Jan 30, 2012 08:30 PM EST – The rally in silver prices peaked at $33.99 per ounce in the New York afternoon session on Friday. On Sunday evening, silver gave back a dollar before prices reversed early in the morning and continued rising into the COMEX session. Prices never managed to recapture Friday’s range with March Silver closing COMEX today at $33.527 per ounce, down $0.262 or 0.78%. Spot silver finished New York electronic trading at $33.50, down $0.49 per ounce.
We may be told that concerns over Europe and the inability to gain any traction on a Greek debt deal are responsible for under performance in commodities and equities today. Further, specifically on the silver front, supply constraints are loosening with reports of higher production. Yet we saw a lift later in the day, and that can be attributed to reports of increasing demand for silver coins.
Frankly, it is possible for any news organization attempting to summarize silver price movements on a daily basis to point to a whole host of datapoints that are either bullish or bearish and then attribute daily price swings to that data. It is a silly exercise really. After last week’s explosive rally on the heels of a dovish Fed statement, it is possible that silver prices simply need to consolidate gains for a bit. Some traders are going to book some profits. Can the rally continue from here? There is certainly a lot of strength behind it and the fundamental reasoning behind the rally is sound. Nevertheless, if trading silver short-term, we couldn’t fault one for taking a little off the table.
If holding silver for fundamental long-term reasons with expectations of various $60 to $100 per ounce predictions to be realized, it’s best not to get cute with your position.

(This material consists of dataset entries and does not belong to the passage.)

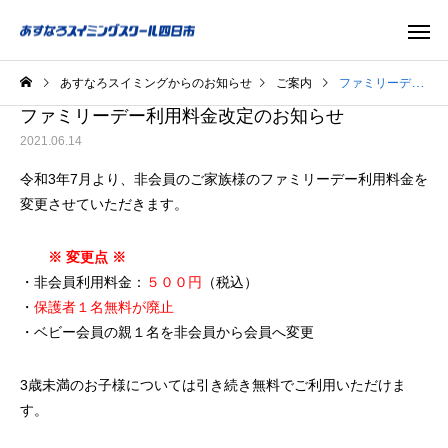
あすなろスイミングからのお知らせ
ご案内
ファミリーデー利用料金改定のお知らせ
ファミリーデー利用料金改定のお知らせ
2021.06.14
令和3年7月より、非会員のご家族様のファミリーデー利用料金を
変更させていただきます。
※ 変更点 ※
・非会員利用料金：
５００円
（税込）
・
保護者１名無料が廃止
・ベビー会員の親１名を非会員から会員へ変更
3歳未満のお子様については引き続き無料でご利用いただけま
す。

We may begin to see a shift in silver coverage as prices continue to march higher, which can trigger more of those big moves we saw in last year’s rise to nearly $50. Consider this article from Bloomberg Businessweek: Silver Powering 20 Million Homes as Glut Subsides. That is the kind of coverage we like to see because it helps a given asset class reach its full potential, if not bubble territory. We aren’t there yet.
On the Sprott Physical Silver (PSLV) vs. SLV front, we have further validation that drop to a 5% premium last week was indeed a gift. That historically small premium was a great opportunity to gain upside momentum and downside protection on the silver trade. Last week during the rally, we saw PSLV’s price rising faster off that premium bottom. Today, PSLV was up 0.6% while SLV was down 1.3% with the price of silver itself. The premium over NAV for PSLV now sits 9.15%, which means we have seen an incremental 4% upside relative to silver prices in general.